The artist Rudolf Reiber (remember, he of the Caromboat) has now put everything he ever did or has heard rumored about him into a comprehensive website, as artists should today, because its plain boring when a name that comes up is not immediately exhaustible at a click of the mouse.

Anyway, Rudolf’s site is eminently visitable, and best of all he has his catalogs for grabs as free pdfs, so if you click Words and then Books on the left, you can download German Skies from 2010 and, should you read German or French, follow my instructions on how to approach the pieces step by step. After that, of course you will want to go to the distributor and purchase a physical copy, since the color plates have been tipped in by the artist’s shaky own hand. (If you do not read German or French, there is still Blast of Silence, the first book we did together.)

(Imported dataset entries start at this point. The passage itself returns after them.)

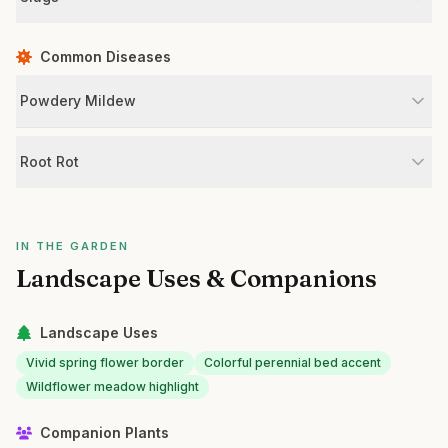
Common Diseases
Powdery Mildew
Root Rot
IN THE GARDEN
Landscape Uses & Companions
Landscape Uses
Vivid spring flower border
Colorful perennial bed accent
Wildflower meadow highlight
Companion Plants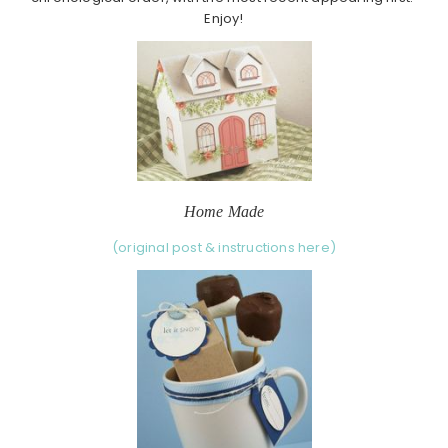
Enjoy!
Home Made
(original post & instructions here)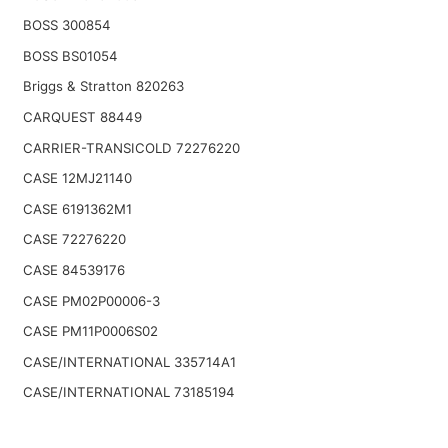
BOSS 300854
BOSS BS01054
Briggs & Stratton 820263
CARQUEST 88449
CARRIER-TRANSICOLD 72276220
CASE 12MJ21140
CASE 6191362M1
CASE 72276220
CASE 84539176
CASE PM02P00006-3
CASE PM11P0006S02
CASE/INTERNATIONAL 335714A1
CASE/INTERNATIONAL 73185194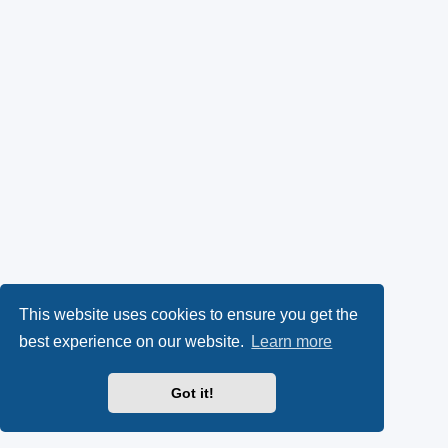
This website uses cookies to ensure you get the
best experience on our website.
Learn more
Got it!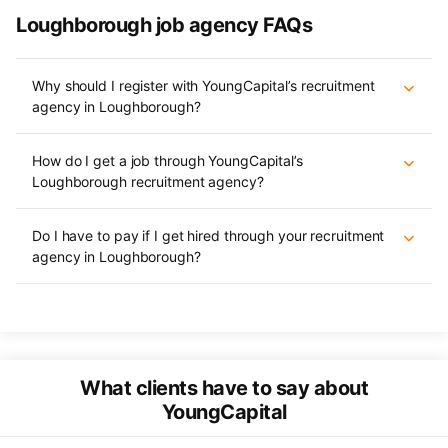
Loughborough job agency FAQs
Why should I register with YoungCapital’s recruitment
agency in Loughborough?
How do I get a job through YoungCapital’s
Loughborough recruitment agency?
Do I have to pay if I get hired through your recruitment
agency in Loughborough?
What clients have to say about
YoungCapital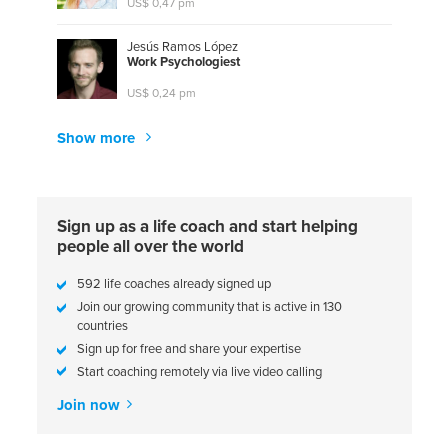
US$ 0,47 pm
Jesús Ramos López
W
o
r
k
P
s
y
c
h
o
l
o
g
i
e
s
t
US$ 0,24 pm
Show more
Sign up as a life coach and start helping
people all over the world
592 life coaches already signed up
Join our growing community that is active in 130
countries
Sign up for free and share your expertise
Start coaching remotely via live video calling
Join now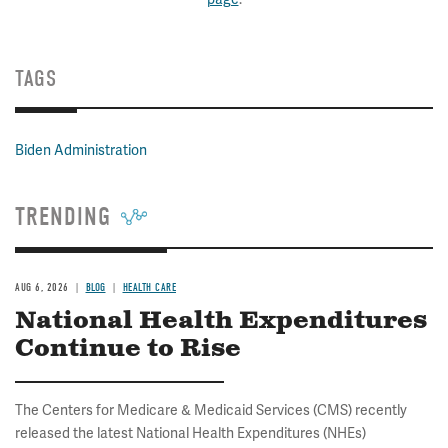
TAGS
Biden Administration
TRENDING
AUG 6, 2026
BLOG
HEALTH CARE
National Health Expenditures
Continue to Rise
The Centers for Medicare & Medicaid Services (CMS) recently
released the latest National Health Expenditures (NHEs)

Above are German Skies in front of the studio before an extra sanding session. One can see at a glimpse that they’re the most representational monochrome abstractions in human history ever delivered to an artist’s doorstep . . .

January 3, 2011

Some degree of beauty


This is something special. A pietà from 1774 by Ignaz Günther in a chapel on the village graveyard of Nenningen in the Swabian countryside. You’re standing in the back of the small room a little to the right of center. It’s amazing how much the picture changes when you shuffle a few feet sideways. The postcard view is from dead center, more harmonious but also sort of undecided around where the figures grow out of the base. From where you now stand the construction lays bare, and the statics of the load that Mary has to bear become tangible (take the load off her, will you). This is the spot from where you can draw the nicest compositional diagram—there are four cavities: the two mouths, opened in pain past and present, Jesus’ gaping wound, and the hands barely holding each other. Together these four form a cross standing on its head. Some limbs of Jesus are sagging mightily, but part of his body seems to work at keeping upright, exploiting the support that rigor mortis offers and the magnetism of bodily affection. Again, shuffle sideways by a few feet and his left hand which rests in his mother’s in a sort of resigned trust becomes a claw frozen in a final cramp.

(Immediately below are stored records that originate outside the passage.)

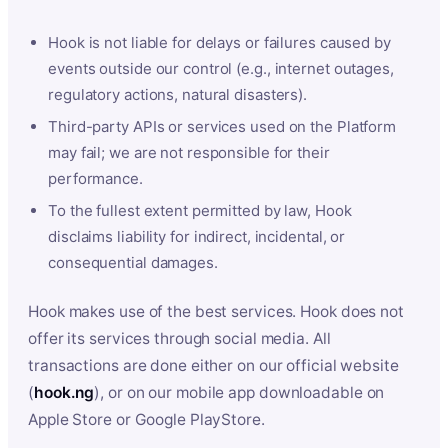
Hook is not liable for delays or failures caused by
events outside our control (e.g., internet outages,
regulatory actions, natural disasters).
Third-party APIs or services used on the Platform
may fail; we are not responsible for their
performance.
To the fullest extent permitted by law, Hook
disclaims liability for indirect, incidental, or
consequential damages.
Hook makes use of the best services. Hook does not
offer its services through social media. All
transactions are done either on our official website
(
hook.ng
), or on our mobile app downloadable on
Apple Store or Google PlayStore.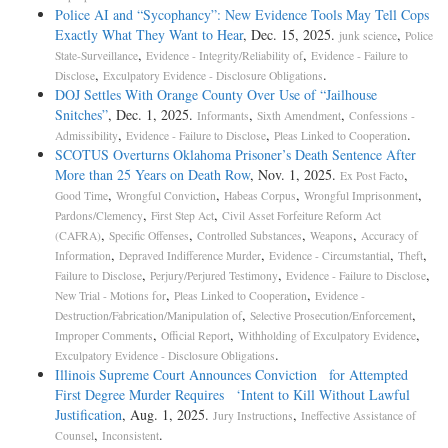
Police AI and “Sycophancy”: New Evidence Tools May Tell Cops
Exactly What They Want to Hear
, Dec. 15, 2025.
,
junk science
Police
,
,
State-Surveillance
Evidence - Integrity/Reliability of
Evidence - Failure to
,
.
Disclose
Exculpatory Evidence - Disclosure Obligations
DOJ Settles With Orange County Over Use of “Jailhouse
Snitches”
, Dec. 1, 2025.
,
,
Informants
Sixth Amendment
Confessions -
,
,
.
Admissibility
Evidence - Failure to Disclose
Pleas Linked to Cooperation
SCOTUS Overturns Oklahoma Prisoner’s Death Sentence After
More than 25 Years on Death Row
, Nov. 1, 2025.
,
Ex Post Facto
,
,
,
,
Good Time
Wrongful Conviction
Habeas Corpus
Wrongful Imprisonment
,
,
Pardons/Clemency
First Step Act
Civil Asset Forfeiture Reform Act
,
,
,
,
(CAFRA)
Specific Offenses
Controlled Substances
Weapons
Accuracy of
,
,
,
,
Information
Depraved Indifference Murder
Evidence - Circumstantial
Theft
,
,
,
Failure to Disclose
Perjury/Perjured Testimony
Evidence - Failure to Disclose
,
,
New Trial - Motions for
Pleas Linked to Cooperation
Evidence -
,
,
Destruction/Fabrication/Manipulation of
Selective Prosecution/Enforcement
,
,
,
Improper Comments
Official Report
Withholding of Exculpatory Evidence
.
Exculpatory Evidence - Disclosure Obligations
Illinois Supreme Court Announces Conviction for Attempted
First Degree Murder Requires ‘Intent to Kill Without Lawful
Justification
, Aug. 1, 2025.
,
Jury Instructions
Ineffective Assistance of
,
.
Counsel
Inconsistent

Wood is the material to strike this balance, rigid with a hint of flexibility, with a weightiness that seems in relation to the human body. The color mounting fits like a tight skin in a perfect shade of pale, and it’s not like in stone sculpture where a successful impression of something soft and vulnerable always is a virtuosic miracle against nature (and this is not at all meant as a nod to the dead boulder that is Michelangelo’s pièta), but somehow warm and human . . . read Michael Baxandall’s wonderful book on the German limewood sculptors of an earlier epoch to learn how humanism lay in their medium of choice already.

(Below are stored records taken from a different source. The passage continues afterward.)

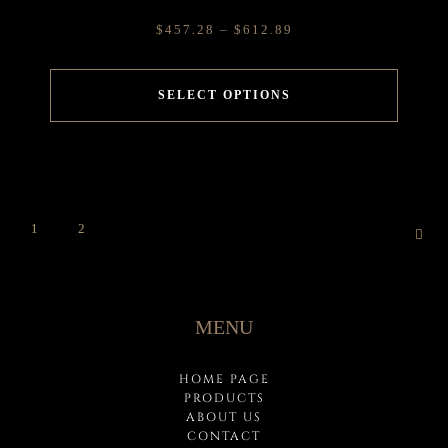
$
457.28
–
$
612.89
SELECT OPTIONS
1
2
MENU
HOME PAGE
PRODUCTS
ABOUT US
CONTACT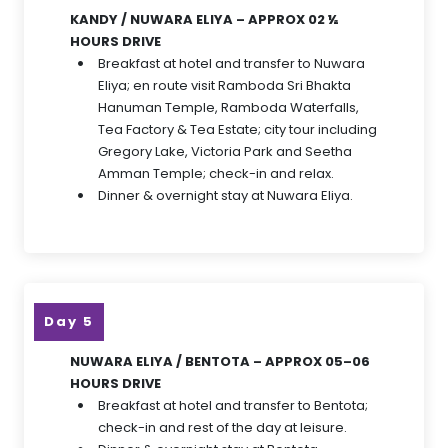
KANDY / NUWARA ELIYA – APPROX 02 ½
HOURS DRIVE
Breakfast at hotel and transfer to Nuwara
Eliya; en route visit Ramboda Sri Bhakta
Hanuman Temple, Ramboda Waterfalls,
Tea Factory & Tea Estate; city tour including
Gregory Lake, Victoria Park and Seetha
Amman Temple; check-in and relax.
Dinner & overnight stay at Nuwara Eliya.
Day 5
NUWARA ELIYA / BENTOTA – APPROX 05–06
HOURS DRIVE
Breakfast at hotel and transfer to Bentota;
check-in and rest of the day at leisure.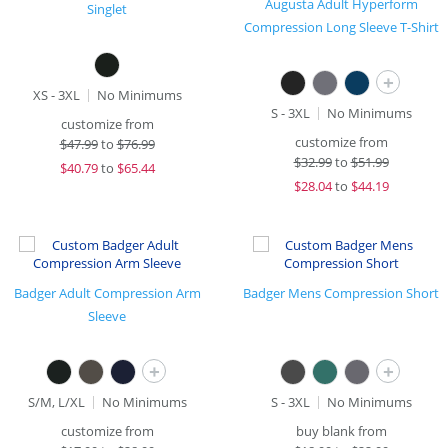
Augusta Adult Hyperform
Singlet
Compression Long Sleeve T-Shirt
+
XS - 3XL
No Minimums
S - 3XL
No Minimums
customize from
customize from
$
47.99
to
$76.99
$
32.99
to
$51.99
$
40.79
to
$65.44
$
28.04
to
$44.19
Badger Adult Compression Arm
Badger Mens Compression Short
Sleeve
+
+
S/M, L/XL
No Minimums
S - 3XL
No Minimums
customize from
buy blank from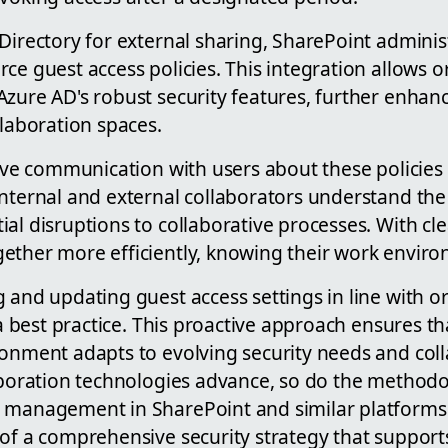
Directory for external sharing, SharePoint administ
ce guest access policies. This integration allows o
zure AD's robust security features, further enhanc
llaboration spaces.
tive communication with users about these policies is
nternal and external collaborators understand the 
al disruptions to collaborative processes. With cle
ether more efficiently, knowing their work enviro
 and updating guest access settings in line with o
s a best practice. This proactive approach ensures t
ronment adapts to evolving security needs and col
laboration technologies advance, so do the methodo
 management in SharePoint and similar platforms
 of a comprehensive security strategy that support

Jesus is worn down by exhaustion from insufferable pain and the exertion of saving our souls; Mary’s grief is dynamic, she has ergonomically followed his body’s contortions to always ease the suffering. Their opened mouths bring to mind that Lessing had published his Laocoön only a few years before, in 1766. You have heard this before: “There are passions and degrees of passion whose expression produces the most hideous contortions of the face, and throws the whole body into such unnatural positions as to destroy all the beautiful lines that mark it when in a state of greater repose. These passions the old artists either refrained altogether from representing, or softened into emotions which were capable of being expressed with some degree of beauty.” It’s highly improbable that Günther had read these words, their two worlds were far apart—the first German freelance writer in Berlin (thanks for the introduction of this form of drudgery, dude) and the leading sculptor of catholic Bavarian “rococo”. But they both were concerned with the same issues, and the sculptor clearly took a lot from classicism in his last years to deepen the emotional impact of his work (which is the opposite direction to the schematizing tendencies of high classicism).

Googling the chapel to verify that I didn’t dream it up, I see that it has suffered a prize-winning restoration three years ago and will now work as a distancing instrument between viewer and art. So read me as a voice from the past.